Emirlikler, İsrail'in Birleşik Arap Emirlikleri büyükelçisini sert bir diplomatik tavırla çağırarak, Kudüs'ün Eski Şehir bölgesindeki Mescid-i Aksa avlularında ve İslam Mahallesi'nde Filistinlilere yönelik "ihlalleri, iğrenç ve aşağılayıcı uygulamaları" kınadığını bildirdi, resmi Emirlik haber ajansı tarafından belirtildi.
Emirlik Dışişleri Bakanlığı, bu keyfi uygulamaların Müslümanlara karşı ciddi bir tahrik ve kışkırtma olduğunu vurgulayarak, kutsal şehrin dokunulmazlığına açık bir ihlal olduğunu belirtti.

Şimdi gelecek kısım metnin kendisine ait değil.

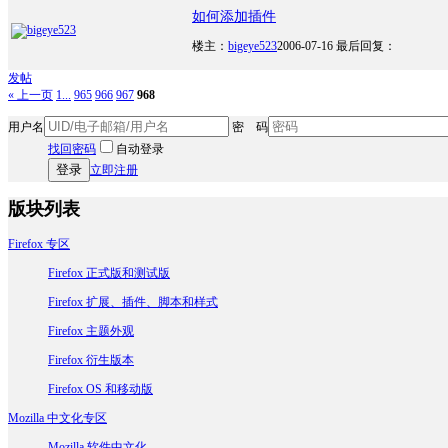
如何添加插件
楼主：
bigeye523
2006-07-16
最后回复：
发帖
« 上一页
1...
965
966
967
968
用户名
密 码
找回密码
自动登录
登录
立即注册
版块列表
Firefox 专区
Firefox 正式版和测试版
Firefox 扩展、插件、脚本和样式
Firefox 主题外观
Firefox 衍生版本
Firefox OS 和移动版
Mozilla 中文化专区
Mozilla 软件中文化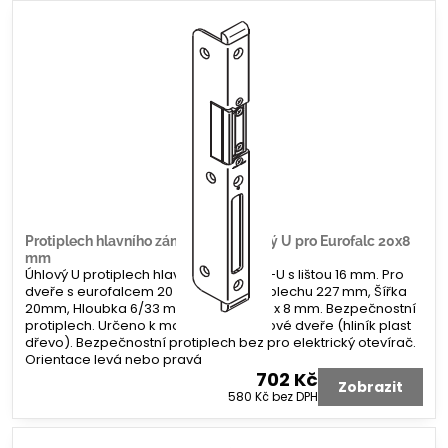
Protiplech hlavního zámku G-U úhlový U pro Eurofalc 20x8
mm
Úhlový U protiplech hlavního zámku G-U s lištou 16 mm. Pro
dveře s eurofalcem 20 x 8 mm. Délka plechu 227 mm, Šířka
20mm, Hloubka 6/33 mm. Koncovka 2 x 8 mm. Bezpečnostní
protiplech. Určeno k montáži na profilové dveře (hliník plast
dřevo). Bezpečnostní protiplech bez pro elektrický otevírač.
Orientace levá nebo pravá
702 Kč
Zobrazit
580 Kč
bez DPH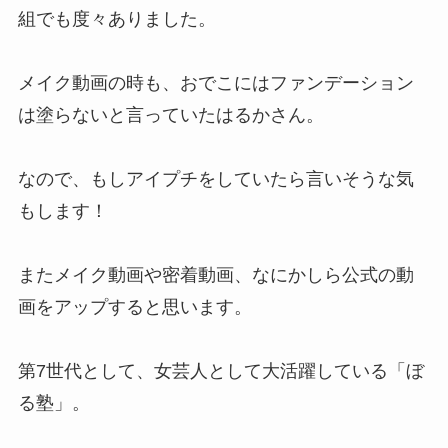
組でも度々ありました。
メイク動画の時も、おでこにはファンデーション
は塗らないと言っていたはるかさん。
なので、
もしアイプチをしていたら言いそうな気
もします
！
またメイク動画や密着動画、なにかしら公式の動
画をアップすると思います。
第7世代として、女芸人として大活躍している「ぼ
る塾」。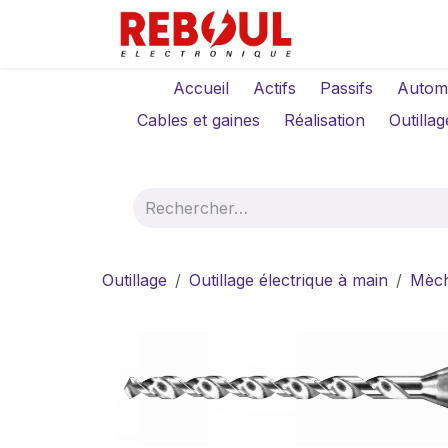
Se rendre au contenu
Qui sommes-no
Accueil
Actifs
Passifs
Autom
Cables et gaines
Réalisation
Outillag
Outillage
Outillage électrique à main
Mèc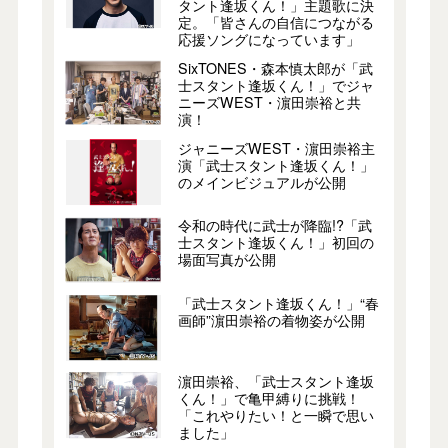
タント逢坂くん！」主題歌に決
定。「皆さんの自信につながる
応援ソングになっています」
SixTONES・森本慎太郎が「武
士スタント逢坂くん！」でジャ
ニーズWEST・濵田崇裕と共
演！
ジャニーズWEST・濵田崇裕主
演「武士スタント逢坂くん！」
のメインビジュアルが公開
令和の時代に武士が降臨!?「武
士スタント逢坂くん！」初回の
場面写真が公開
「武士スタント逢坂くん！」“春
画師”濵田崇裕の着物姿が公開
濵田崇裕、「武士スタント逢坂
くん！」で亀甲縛りに挑戦！
「これやりたい！と一瞬で思い
ました」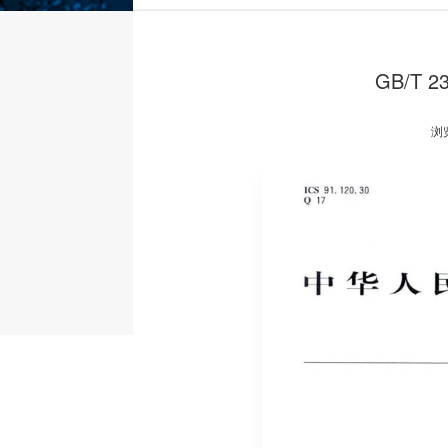
GB/T 
浏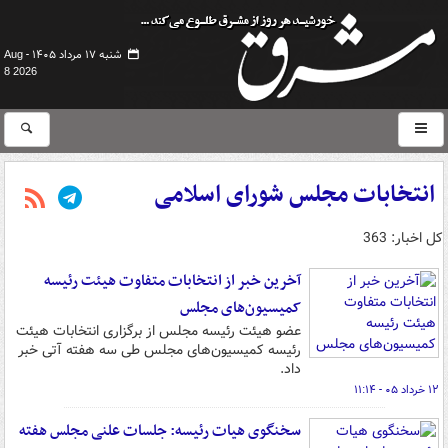
شنبه ۱۷ مرداد ۱۴۰۵ -
Aug
8 2026
انتخابات مجلس شورای اسلامی
کل اخبار: 363
آخرین خبر از انتخابات متفاوت هیئت رئیسه
کمیسیون‌های مجلس
عضو هیئت رئیسه مجلس از برگزاری انتخابات هیئت
رئیسه کمیسیون‌های مجلس طی سه هفته آتی خبر
داد.
۱۲ خرداد ۰۵ - ۱۱:۱۴
سخنگوی هیات رئیسه: جلسات علنی مجلس هفته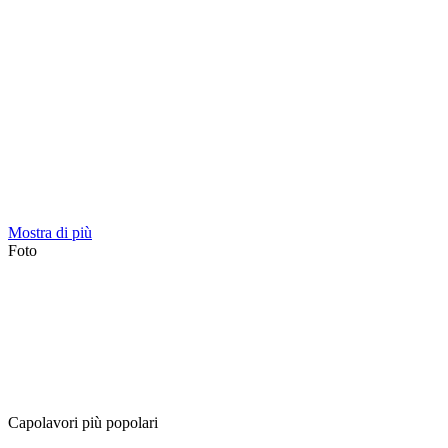
Mostra di più
Foto
Capolavori più popolari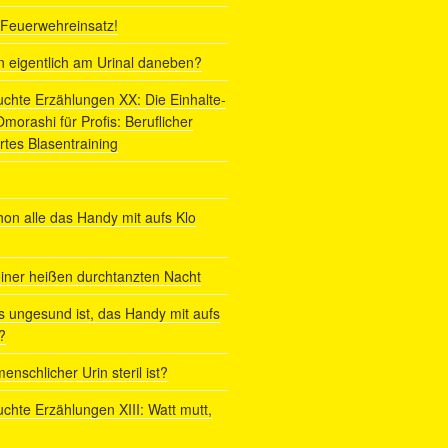
r Feuerwehreinsatz!
ln eigentlich am Urinal daneben?
uchte Erzählungen XX: Die Einhalte-
orashi für Profis: Beruflicher
rtes Blasentraining
on alle das Handy mit aufs Klo
iner heißen durchtanzten Nacht
s ungesund ist, das Handy mit aufs
?
enschlicher Urin steril ist?
uchte Erzählungen XIII: Watt mutt,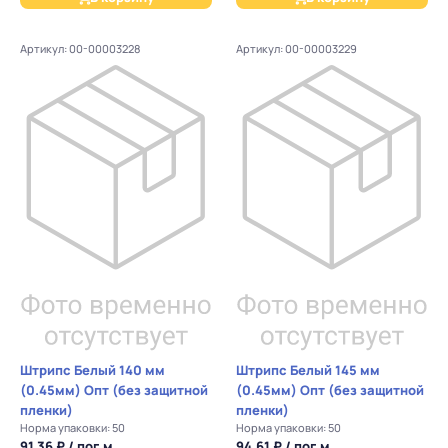
Артикул: 00-00003228
Артикул: 00-00003229
Штрипс Белый 140 мм
Штрипс Белый 145 мм
(0.45мм) Опт (без защитной
(0.45мм) Опт (без защитной
пленки)
пленки)
Норма упаковки: 50
Норма упаковки: 50
91.36 ₽ / пог.м.
94.61 ₽ / пог.м.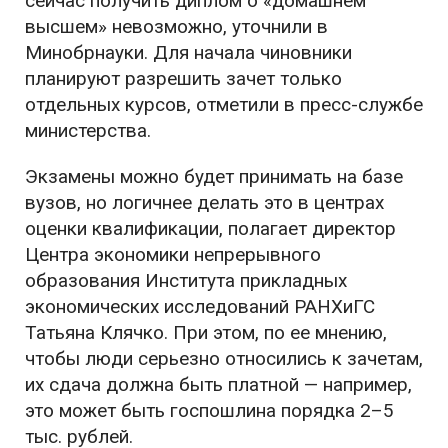
сейчас получить диплом о «домашнем
высшем» невозможно, уточнили в
Минобрнауки. Для начала чиновники
планируют разрешить зачет только
отдельных курсов, отметили в пресс-службе
министерства.
Экзамены можно будет принимать на базе
вузов, но логичнее делать это в центрах
оценки квалификации, полагает директор
Центра экономики непрерывного
образования Института прикладных
экономических исследований РАНХиГС
Татьяна Клячко. При этом, по ее мнению,
чтобы люди серьезно относились к зачетам,
их сдача должна быть платной — например,
это может быть госпошлина порядка 2–5
тыс. рублей.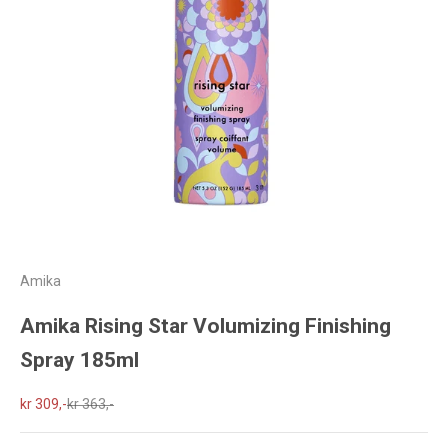
Amika
Amika Rising Star Volumizing Finishing
Spray 185ml
Salgspris
Normalpris
kr 309,-
kr 363,-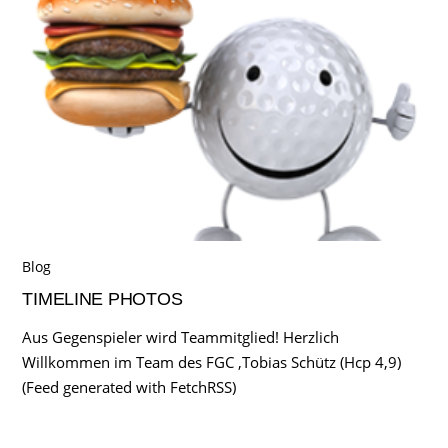
Blog
TIMELINE PHOTOS
Aus Gegenspieler wird Teammitglied! Herzlich
Willkommen im Team des FGC ,Tobias Schütz (Hcp 4,9)
(Feed generated with FetchRSS)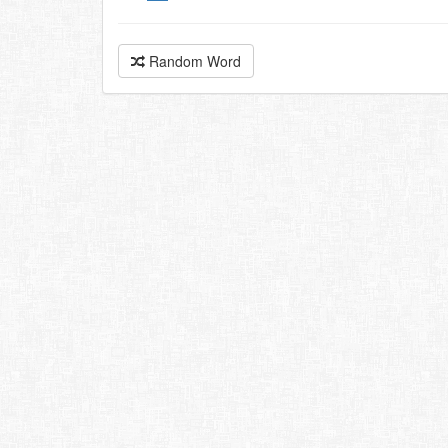
Random Word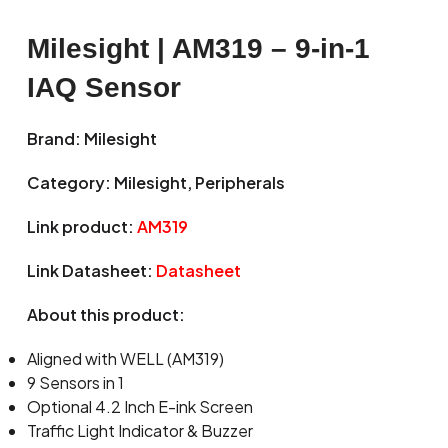
Milesight | AM319 – 9-in-1
IAQ Sensor
Brand: Milesight
Category: Milesight, Peripherals
Link product:
AM319
Link Datasheet:
Datasheet
About this product:
Aligned with WELL (AM319)
9 Sensors in 1
Optional 4.2 Inch E-ink Screen
Traffic Light Indicator & Buzzer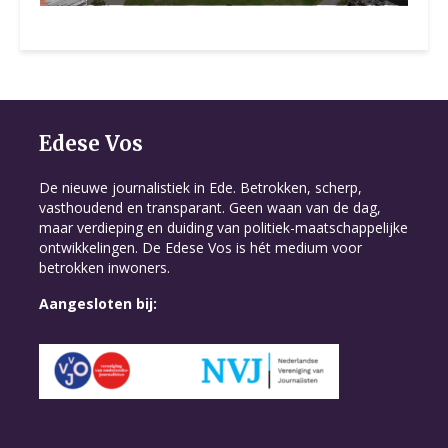
Edese Vos
De nieuwe journalistiek in Ede. Betrokken, scherp,
vasthoudend en transparant. Geen waan van de dag,
maar verdieping en duiding van politiek-maatschappelijke
ontwikkelingen. De Edese Vos is hét medium voor
betrokken inwoners.
Aangesloten bij: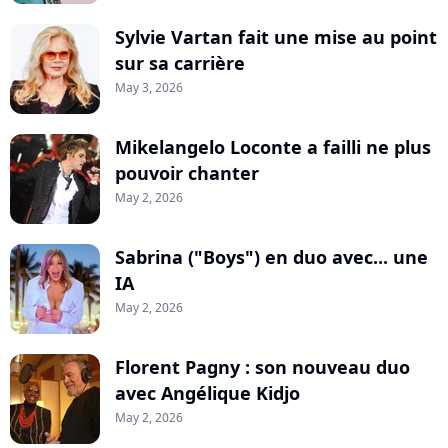
Sylvie Vartan fait une mise au point
sur sa carrière
May 3, 2026
Mikelangelo Loconte a failli ne plus
pouvoir chanter
May 2, 2026
Sabrina ("Boys") en duo avec... une
IA
May 2, 2026
Florent Pagny : son nouveau duo
avec Angélique Kidjo
May 2, 2026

İsrail aşırılıkçılarının tekrarlayan saldırılarının, nefret ve şiddet kışkırtıcı kampanyalarla birlikte, sadece Filistinlileri hedef almadığını, aynı zamanda uluslararası toplum için ciddi bir tehdit oluşturduğunu ve bölgesel gerilimleri tırmandırdığını, insani felaketi sona erdirmeye odaklanılması gereken bir zamanda olduğunu belirtti.
Emirlikler, İsrail hükümetinin bu uygulamalardan tam sorumluluk alması gerektiğini vurgulayarak, kışkırtıcı eylemleri kınamasını ve bunlardan sorumlu olanları cezalandırmasını, bakanlar ve resmi yetkililer dahil olmak üzere herhangi bir tarafı muaf tutmadan talep etti.
Kudüs'ün şiddet, aşırılık ve dini kışkırtma amaçları için sömürülmesini engellemek için acil önlemler alınmasını talep etti.
Emirliklerin açıklaması, İsrail'in bu tür ihlallere karşı mücadeledeki her türlü gevşekliğinin, ırkçılık, hoşgörüsüzlük ve bölgedeki istikrarsızlığı derinleştirebilecek dolaylı bir onay olduğunu belirtti.
Emirlikler, Kudüs'teki İslam ve Hristiyan kutsal yerlerin korunmasında Ürdün Haşimi Krallığı'nın rolüne saygı duyulması gerektiğini, uluslararası hukuk ve mevcut tarihi duruma dayanarak, özellikle Mescid-i Aksa, Kubbet'üs-Sahra ve çevrelerindeki avlularla ilgili Vakıflar İdaresi yetkilerine dokunulmaması gerektiğini vurguladı.
Emirlikler, uluslararası kararlara aykırı tüm uygulamaları kesin bir şekilde reddederek, daha fazla tırmanmaya yol açabileceklerini ve barışı tehlikeye atabileceklerini belirtti, Mescid-i Aksa'daki mevcut duruma saygı gösterilmesini ve Kudüs'teki tüm dini kutsal yerlerin tam korunmasının sağlanmasını, evrensel bir uyum ve barış sembolü olarak gördüklerini tekrarladı.